Yeah, man. So the confessional booths, we were always thinking of, you know, like, I mean, that's where usually it was you and a priest hanging out, talking about whatever. So for each one of our confessionals, we've now put in a cocktail game, right?
So if you come on in here, we have some, you know, decor of the era. We have a different cocktail machine at each one of our different confessionals. So you can just kind of get out.
It's also—it works a lot for folks that might be, like, sensitive to noise and stuff. Because if you can hear, even though it's loud out there, it's much quieter.
Yeah, it kind of just, you know, this is a nice place to take a break. A lot of times I see folks, you know, playing these games. Like, a lot of people look for a Dig Dug. I love Dig Dug.
But a lot of times it's just, you know, people are coming in here, maybe they want to check their phone, they want to take a phone call, or they just want to get away for a minute or two.
A lot of times I'll see, like, parents come in here and just kind of take a break for a quick second and kinda go from there.
How did you guys decide upon a church for the arcade?
Honestly, we were just looking for a building and it just happened. It was, you know, right time, right place, you know, right amount, and we just kind of jumped into it.
And we never were really seeking out a church, but I can say that now that we have a church, we couldn't imagine it anything else. You know, it's an incredible use of the space. I love it.
Just the way it works and the way we have, like, the uplighting now, especially at nighttime, it just brings it all together, you know, with the glow of the monitors, the glow of the architecture and everything else.
Well, thank—we couldn't be more excited.
There it is. Southside Jim will pay for his sins, and his sins are wearing green sweatpants.
Spend my money on—in 1990, I'm thinking about a Sega Genesis—and then I can play some more Pit Fighter on it.
Get the motorcycle. Yeah! Pit Fighter! Yeah! What's this? Street Fighter 2. What a piece of trash! Who wants to play that? Pit Fighter!
This is where you tell Dig Dug all of your secrets.
My secret is I'm not very good at Dig Dug.
Kangaroo Arcade Game Review FAQ
Q. Where can I find a review of Atari's Pit Fighter arcade machine?
A. Classic Game Room produced a Pit Fighter arcade machine review at ClassicGameRoom.com
Q. Is the Pit Fighter arcade game fun?
A. Yes. The Pit Fighter arcade game is SUPER fun because it's an unusual and remarkably silly fighting game that is way rad to the max.
Q. Is there a game reviewer who reviews arcade games?

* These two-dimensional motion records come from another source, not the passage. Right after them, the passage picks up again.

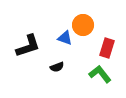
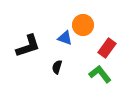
red rectangle: rotated 18 degrees clockwise
black semicircle: rotated 128 degrees clockwise
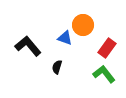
black L-shape: rotated 112 degrees counterclockwise
green L-shape: moved 4 px right
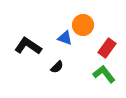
black L-shape: rotated 16 degrees counterclockwise
black semicircle: rotated 152 degrees counterclockwise
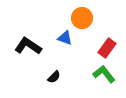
orange circle: moved 1 px left, 7 px up
black semicircle: moved 3 px left, 10 px down
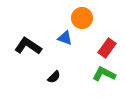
green L-shape: rotated 25 degrees counterclockwise
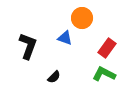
black L-shape: rotated 76 degrees clockwise
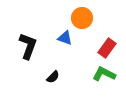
black semicircle: moved 1 px left
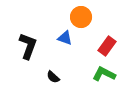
orange circle: moved 1 px left, 1 px up
red rectangle: moved 2 px up
black semicircle: rotated 88 degrees clockwise
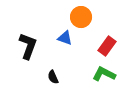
black semicircle: rotated 24 degrees clockwise
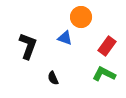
black semicircle: moved 1 px down
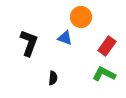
black L-shape: moved 1 px right, 3 px up
black semicircle: rotated 152 degrees counterclockwise
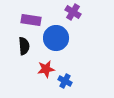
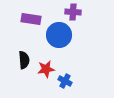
purple cross: rotated 28 degrees counterclockwise
purple rectangle: moved 1 px up
blue circle: moved 3 px right, 3 px up
black semicircle: moved 14 px down
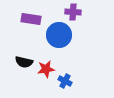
black semicircle: moved 2 px down; rotated 108 degrees clockwise
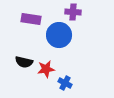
blue cross: moved 2 px down
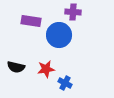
purple rectangle: moved 2 px down
black semicircle: moved 8 px left, 5 px down
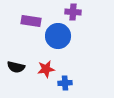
blue circle: moved 1 px left, 1 px down
blue cross: rotated 32 degrees counterclockwise
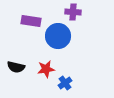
blue cross: rotated 32 degrees counterclockwise
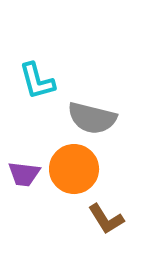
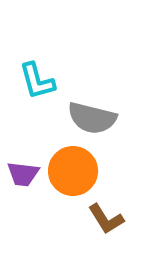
orange circle: moved 1 px left, 2 px down
purple trapezoid: moved 1 px left
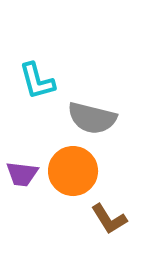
purple trapezoid: moved 1 px left
brown L-shape: moved 3 px right
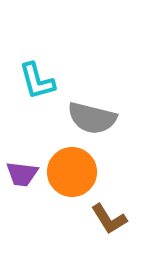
orange circle: moved 1 px left, 1 px down
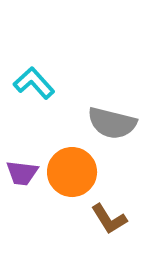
cyan L-shape: moved 3 px left, 2 px down; rotated 153 degrees clockwise
gray semicircle: moved 20 px right, 5 px down
purple trapezoid: moved 1 px up
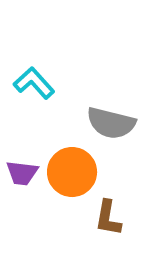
gray semicircle: moved 1 px left
brown L-shape: moved 1 px left, 1 px up; rotated 42 degrees clockwise
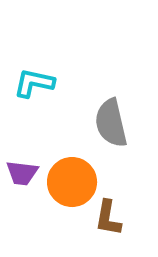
cyan L-shape: rotated 36 degrees counterclockwise
gray semicircle: rotated 63 degrees clockwise
orange circle: moved 10 px down
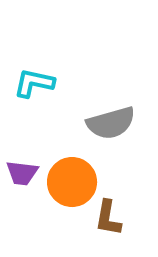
gray semicircle: rotated 93 degrees counterclockwise
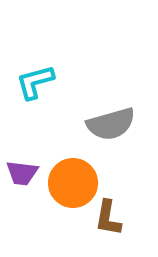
cyan L-shape: moved 1 px right, 1 px up; rotated 27 degrees counterclockwise
gray semicircle: moved 1 px down
orange circle: moved 1 px right, 1 px down
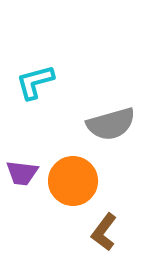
orange circle: moved 2 px up
brown L-shape: moved 4 px left, 14 px down; rotated 27 degrees clockwise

A. Yes. Classic Game Room grew up in arcades and loves arcade games like Pit Fighter.
Q. Where can I learn more about The Church Arcade in Pittsburgh?
A. You can learn more about The Church Arcade at their website TheChurchArcade.com
Q. Is Pit Fighter actually good?
A. Yes. Pit Fighter is great because it's an absurd three-player fighting game with hilarious characters and graphics.
Q. Is Pit Fighter on any game consoles?
A. Yes. Pit Fighter is on Sega Genesis and Atari Lynx.